ERC-7517 - Content Consent for AI/ML Data Mining

Created 2023-09-12
Status Draft
Category ERC
Type Standards Track
Authors
Requires

Abstract

This EIP proposes a standardized approach to declaring mining preferences for digital media content on the EVM-compatible blockchains. This extends digital media metadata standards like ERC-7053 and NFT metadata standards like ERC-721 and ERC-1155, allowing asset creators to specify how their assets are used in data mining, AI training, and machine learning workflows.

Motivation

As digital assets become increasingly utilized in AI and machine learning workflows, it is critical that the rights and preferences of asset creators and license owners are respected, and the AI/ML creators can check and collect data easily and safely. Similar to robot.txt to websites, content owners and creators are looking for more direct control over how their creativities are used.

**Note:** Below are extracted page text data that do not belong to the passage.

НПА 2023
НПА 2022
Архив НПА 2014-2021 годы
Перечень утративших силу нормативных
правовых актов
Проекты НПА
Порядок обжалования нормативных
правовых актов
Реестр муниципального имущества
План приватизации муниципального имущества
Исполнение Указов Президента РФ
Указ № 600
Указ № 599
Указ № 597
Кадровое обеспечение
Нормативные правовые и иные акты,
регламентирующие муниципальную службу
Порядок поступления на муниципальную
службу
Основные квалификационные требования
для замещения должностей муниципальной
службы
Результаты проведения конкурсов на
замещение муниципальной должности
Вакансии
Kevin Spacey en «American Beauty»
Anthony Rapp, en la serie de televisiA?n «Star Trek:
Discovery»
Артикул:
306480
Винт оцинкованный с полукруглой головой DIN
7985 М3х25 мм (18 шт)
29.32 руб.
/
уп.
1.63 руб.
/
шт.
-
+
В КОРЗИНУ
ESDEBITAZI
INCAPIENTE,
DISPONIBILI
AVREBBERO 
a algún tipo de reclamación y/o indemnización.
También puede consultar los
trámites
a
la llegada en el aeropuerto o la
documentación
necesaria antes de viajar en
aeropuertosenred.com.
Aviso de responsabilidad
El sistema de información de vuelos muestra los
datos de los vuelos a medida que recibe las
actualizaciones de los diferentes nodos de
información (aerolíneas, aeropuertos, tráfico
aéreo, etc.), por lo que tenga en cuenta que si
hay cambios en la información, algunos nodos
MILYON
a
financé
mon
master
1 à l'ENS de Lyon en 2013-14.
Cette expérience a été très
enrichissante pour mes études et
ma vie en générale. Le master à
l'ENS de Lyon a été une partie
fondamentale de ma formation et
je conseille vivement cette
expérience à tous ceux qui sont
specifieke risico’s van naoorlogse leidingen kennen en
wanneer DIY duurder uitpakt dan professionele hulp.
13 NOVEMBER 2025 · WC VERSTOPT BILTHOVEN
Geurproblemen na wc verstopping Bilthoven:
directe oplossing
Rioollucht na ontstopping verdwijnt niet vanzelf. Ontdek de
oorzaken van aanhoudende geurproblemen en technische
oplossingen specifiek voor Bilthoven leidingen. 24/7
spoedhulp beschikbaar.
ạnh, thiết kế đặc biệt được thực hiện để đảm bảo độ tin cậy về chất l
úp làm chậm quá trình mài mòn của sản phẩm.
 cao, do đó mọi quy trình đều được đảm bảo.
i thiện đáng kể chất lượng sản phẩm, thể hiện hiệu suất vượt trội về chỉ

This proposal standardizes a method of declaring these preferences. Adding dataMiningPreference in the content metadata allows creators to include the information about whether the asset may be used as part of a data mining or AI/ML training workflow. This ensures the original intent of the content is maintained.

For AI-focused applications, this information serves as a guideline, facilitating the ethical and efficient use of content while respecting the creator's rights and building a sustainable data mining and AI/ML environment.

The introduction of the dataMiningPreference property in digital asset metadata covers the considerations including:

Specification

The key words "MUST", "MUST NOT", "REQUIRED", "SHALL", "SHALL NOT", "SHOULD", "SHOULD NOT", "RECOMMENDED", "NOT RECOMMENDED", "MAY", and "OPTIONAL" in this document are to be interpreted as described in RFC 2119 and RFC 8174.

This EIP introduces a new property, dataMiningPreference, to the metadata standards which signify the choices made by the asset creators or license owners regarding the suitability of their asset for inclusion in data mining or AI/ML training workflows. dataMiningPreference is an object that can include one or more specific conditions.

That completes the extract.